Sudutpandangnews.com JAKARTA – Isu transisi energi mulai diperkenalkan kepada generasi muda melalui pembelajaran yang menghubungkan persoalan lingkungan dengan aktivitas sehari-hari. PT Energy Management Indonesia (Persero) atau PLN EMI menggelar program EMI Green Generation di SMA Cinta Kasih Tzu Chi, Jakarta, dengan materi perubahan iklim, dekarbonisasi, efisiensi energi, dan pengelolaan emisi.
Program tersebut tidak berhenti pada penyampaian materi. Para siswa juga mengikuti workshop penghitungan emisi dari sampah yang dihasilkan di lingkungan sekolah. Mereka diperkenalkan pada proses mengidentifikasi jenis dan volume sampah, kemudian menghubungkannya dengan potensi emisi yang timbul dari aktivitas pengelolaannya.
Pendekatan tersebut menjadi bagian penting dalam edukasi transisi energi karena memperlihatkan bahwa persoalan emisi tidak hanya berkaitan dengan pembangkit atau industri energi. Aktivitas sehari-hari, termasuk penggunaan energi dan pengelolaan sampah, juga memiliki keterkaitan dengan jejak karbon.
Direktur Utama PT Energy Management Indonesia (Persero) Henri Firdaus mengatakan, pemahaman mengenai transisi energi perlu dibangun sejak generasi muda agar perubahan tidak hanya berlangsung pada tingkat teknologi, tetapi juga perilaku.
“Transisi energi bukan hanya tentang perubahan teknologi, tetapi juga tentang perubahan cara berpikir dan perilaku. Generasi muda perlu memahami bahwa setiap pilihan yang kita lakukan hari ini akan memberikan dampak terhadap lingkungan dan kehidupan di masa depan,” ujar Henri.
Melalui sesi edukasi dan praktik, siswa diajak memahami konsep dekarbonisasi secara lebih konkret.

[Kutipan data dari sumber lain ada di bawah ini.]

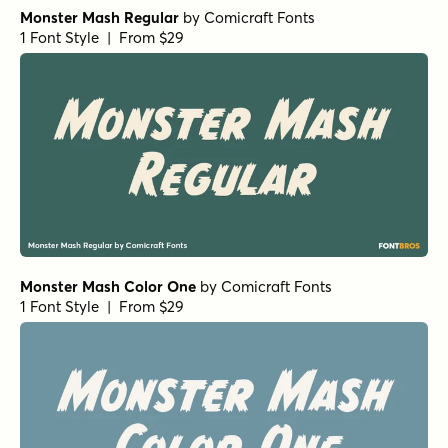
Monster Mash Regular
by
Comicraft Fonts
1 Font Style | From $29
Monster Mash Color One
by
Comicraft Fonts
1 Font Style | From $29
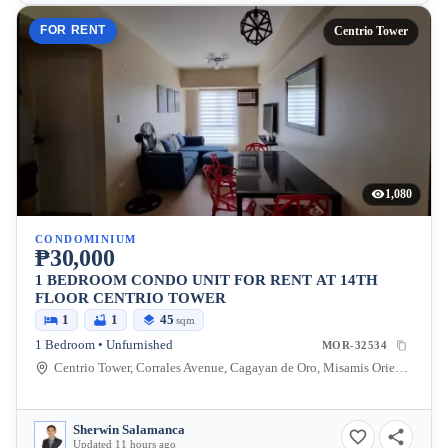
FOR RENT
Centrio Tower
1,080
CONDOMINIUM
₱30,000
1 BEDROOM CONDO UNIT FOR RENT AT 14TH
FLOOR CENTRIO TOWER
1
1
45
sqm
1 Bedroom • Unfurnished
MOR-32534
Centrio Tower, Corrales Avenue, Cagayan de Oro, Misamis Oriental, Philippines
Sherwin Salamanca
Updated 11 hours ago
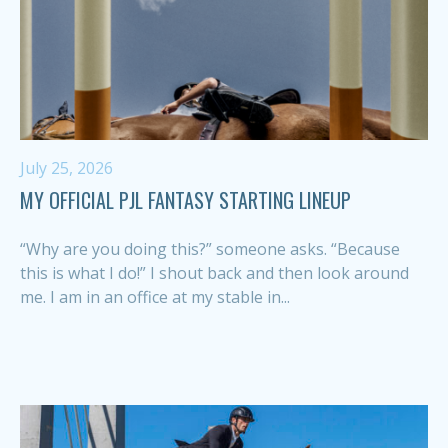
July 25, 2026
MY OFFICIAL PJL FANTASY STARTING LINEUP
“Why are you doing this?” someone asks. “Because
this is what I do!” I shout back and then look around
me. I am in an office at my stable in...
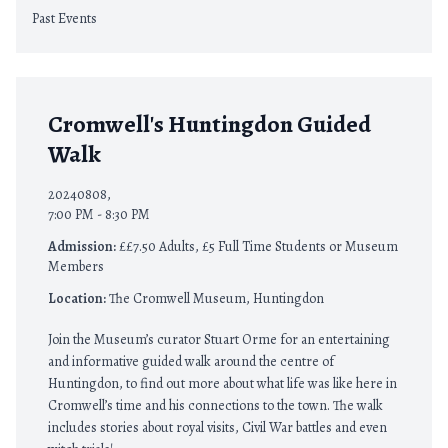
Past Events
Cromwell's Huntingdon Guided
Walk
20240808,
7:00 PM - 8:30 PM
Admission:
££7.50 Adults, £5 Full Time Students or Museum
Members
Location:
The Cromwell Museum, Huntingdon
Join the Museum’s curator Stuart Orme for an entertaining
and informative guided walk around the centre of
Huntingdon, to find out more about what life was like here in
Cromwell’s time and his connections to the town. The walk
includes stories about royal visits, Civil War battles and even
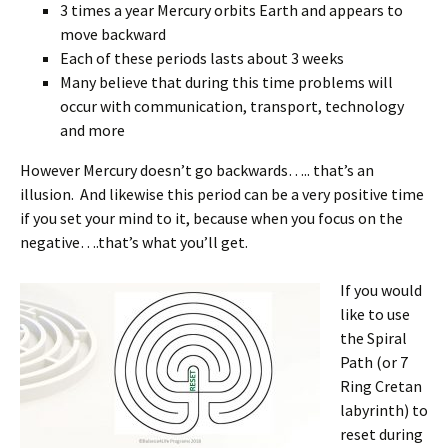
3 times a year Mercury orbits Earth and appears to
move backward
Each of these periods lasts about 3 weeks
Many believe that during this time problems will
occur with communication, transport, technology
and more
However Mercury doesn’t go backwards….. that’s an
illusion. And likewise this period can be a very positive time
if you set your mind to it, because when you focus on the
negative….that’s what you’ll get.
If you
would
like to use
the Spiral
Path (or 7
Ring Cretan
labyrinth) to
reset during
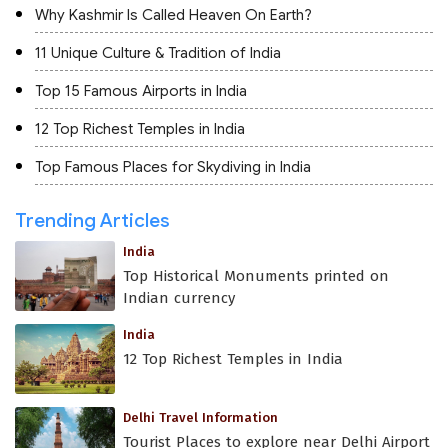
Why Kashmir Is Called Heaven On Earth?
11 Unique Culture & Tradition of India
Top 15 Famous Airports in India
12 Top Richest Temples in India
Top Famous Places for Skydiving in India
Trending Articles
India
Top Historical Monuments printed on
Indian currency
India
12 Top Richest Temples in India
Delhi Travel Information
Tourist Places to explore near Delhi Airport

Data mengenai sampah di lingkungan sekolah menjadi contoh bagaimana persoalan lingkungan dapat diukur, dianalisis, dan kemudian dicari alternatif solusinya.
Materi juga mencakup perkembangan sektor energi dan kebutuhan kompetensi di tengah tumbuhnya ekonomi hijau. Perubahan menuju sistem energi yang lebih rendah emisi tidak hanya membutuhkan teknologi, tetapi juga sumber daya manusia yang memahami persoalan energi, lingkungan, dan keberlanjutan.
SMA Cinta Kasih Tzu Chi dipilih sebagai lokasi pelaksanaan program karena telah memiliki praktik pengelolaan lingkungan melalui Gerakan Peduli Lingkungan (GPL). Sekolah tersebut antara lain menerapkan kebiasaan membawa botol minum dan kotak makan pribadi, mengurangi penggunaan styrofoam, serta mengelola sampah melalui depo daur ulang.
Praktik tersebut menjadi titik masuk untuk memperluas pemahaman siswa mengenai hubungan antara pengelolaan sampah dan emisi. Konsep bahwa sampah memiliki nilai ekonomi juga diperkenalkan melalui pemilahan dan pengelolaan yang dilakukan di lingkungan sekolah.
Menurut Henri, sekolah memiliki posisi strategis dalam membentuk cara pandang generasi muda terhadap persoalan keberlanjutan. Karena itu, edukasi mengenai energi perlu dikaitkan dengan persoalan yang dekat dengan kehidupan siswa.
“Kami berharap kegiatan ini dapat menumbuhkan rasa ingin tahu dan keberanian generasi muda untuk mengambil peran dalam mewujudkan masa depan yang lebih berkelanjutan,” katanya.
Program EMI Green Generation menjadi bagian dari TJSL PLN EMI di bidang pendidikan. Materi yang diberikan mencakup perubahan iklim, transisi energi, efisiensi energi, dekarbonisasi, dan pengelolaan lingkungan.
Di tengah target Indonesia mencapai Net Zero Emission pada 2060 atau lebih cepat, literasi energi menjadi salah satu kebutuhan yang perlu dibangun sejak dini. Edukasi yang menggabungkan pemahaman konsep dengan pengukuran dan praktik di lingkungan sekolah menjadi salah satu cara memperkenalkan isu tersebut secara lebih konkret kepada generasi muda.